Write out each line below exactly as it appears.

%%

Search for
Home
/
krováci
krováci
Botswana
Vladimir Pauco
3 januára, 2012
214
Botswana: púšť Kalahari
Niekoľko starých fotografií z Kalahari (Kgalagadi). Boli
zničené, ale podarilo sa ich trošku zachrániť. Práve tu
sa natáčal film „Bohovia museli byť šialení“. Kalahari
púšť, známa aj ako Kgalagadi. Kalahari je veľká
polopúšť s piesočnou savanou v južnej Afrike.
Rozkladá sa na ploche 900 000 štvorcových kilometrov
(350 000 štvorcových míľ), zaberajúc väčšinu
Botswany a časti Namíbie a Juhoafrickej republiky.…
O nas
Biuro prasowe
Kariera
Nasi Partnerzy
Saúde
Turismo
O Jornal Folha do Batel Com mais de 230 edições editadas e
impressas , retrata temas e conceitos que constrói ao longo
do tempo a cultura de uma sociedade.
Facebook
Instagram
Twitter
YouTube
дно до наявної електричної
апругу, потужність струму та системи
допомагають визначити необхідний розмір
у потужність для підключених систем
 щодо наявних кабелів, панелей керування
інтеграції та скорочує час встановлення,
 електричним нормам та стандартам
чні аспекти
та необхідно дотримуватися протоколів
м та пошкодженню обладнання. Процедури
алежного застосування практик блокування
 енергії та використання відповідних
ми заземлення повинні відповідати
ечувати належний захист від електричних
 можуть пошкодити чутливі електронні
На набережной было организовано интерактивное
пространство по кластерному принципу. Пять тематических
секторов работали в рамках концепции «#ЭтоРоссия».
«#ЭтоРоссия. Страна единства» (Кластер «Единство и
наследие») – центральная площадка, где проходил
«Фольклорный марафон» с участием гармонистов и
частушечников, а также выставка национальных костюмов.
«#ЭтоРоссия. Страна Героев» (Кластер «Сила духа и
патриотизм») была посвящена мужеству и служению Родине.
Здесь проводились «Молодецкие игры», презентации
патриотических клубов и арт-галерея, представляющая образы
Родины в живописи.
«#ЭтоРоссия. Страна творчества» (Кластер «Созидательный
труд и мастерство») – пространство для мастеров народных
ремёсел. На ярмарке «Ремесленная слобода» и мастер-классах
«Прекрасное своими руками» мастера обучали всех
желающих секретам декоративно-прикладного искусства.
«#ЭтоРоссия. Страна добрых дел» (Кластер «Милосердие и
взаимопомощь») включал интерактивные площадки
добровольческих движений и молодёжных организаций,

%%

▶ _WRITTEN ANSWER_:
Search for
Home
/
krováci
krováci
Botswana
Vladimir Pauco
3 januára, 2012
214
Botswana: púšť Kalahari
Niekoľko starých fotografií z Kalahari (Kgalagadi). Boli
zničené, ale podarilo sa ich trošku zachrániť. Práve tu
sa natáčal film „Bohovia museli byť šialení“. Kalahari
púšť, známa aj ako Kgalagadi. Kalahari je veľká
polopúšť s piesočnou savanou v južnej Afrike.
Rozkladá sa na ploche 900 000 štvorcových kilometrov
(350 000 štvorcových míľ), zaberajúc väčšinu
Botswany a časti Namíbie a Juhoafrickej republiky.…
O nas
Biuro prasowe
Kariera
Nasi Partnerzy
Saúde
Turismo
O Jornal Folha do Batel Com mais de 230 edições editadas e
impressas , retrata temas e conceitos que constrói ao longo
do tempo a cultura de uma sociedade.
Facebook
Instagram
Twitter
YouTube
дно до наявної електричної
апругу, потужність струму та системи
допомагають визначити необхідний розмір
у потужність для підключених систем
 щодо наявних кабелів, панелей керування
інтеграції та скорочує час встановлення,
 електричним нормам та стандартам
чні аспекти
та необхідно дотримуватися протоколів
м та пошкодженню обладнання. Процедури
алежного застосування практик блокування
 енергії та використання відповідних
ми заземлення повинні відповідати
ечувати належний захист від електричних
 можуть пошкодити чутливі електронні
На набережной было организовано интерактивное
пространство по кластерному принципу. Пять тематических
секторов работали в рамках концепции «#ЭтоРоссия».
«#ЭтоРоссия. Страна единства» (Кластер «Единство и
наследие») – центральная площадка, где проходил
«Фольклорный марафон» с участием гармонистов и
частушечников, а также выставка национальных костюмов.
«#ЭтоРоссия. Страна Героев» (Кластер «Сила духа и
патриотизм») была посвящена мужеству и служению Родине.
Здесь проводились «Молодецкие игры», презентации
патриотических клубов и арт-галерея, представляющая образы
Родины в живописи.
«#ЭтоРоссия. Страна творчества» (Кластер «Созидательный
труд и мастерство») – пространство для мастеров народных
ремёсел. На ярмарке «Ремесленная слобода» и мастер-классах
«Прекрасное своими руками» мастера обучали всех
желающих секретам декоративно-прикладного искусства.
«#ЭтоРоссия. Страна добрых дел» (Кластер «Милосердие и
взаимопомощь») включал интерактивные площадки
добровольческих движений и молодёжных организаций,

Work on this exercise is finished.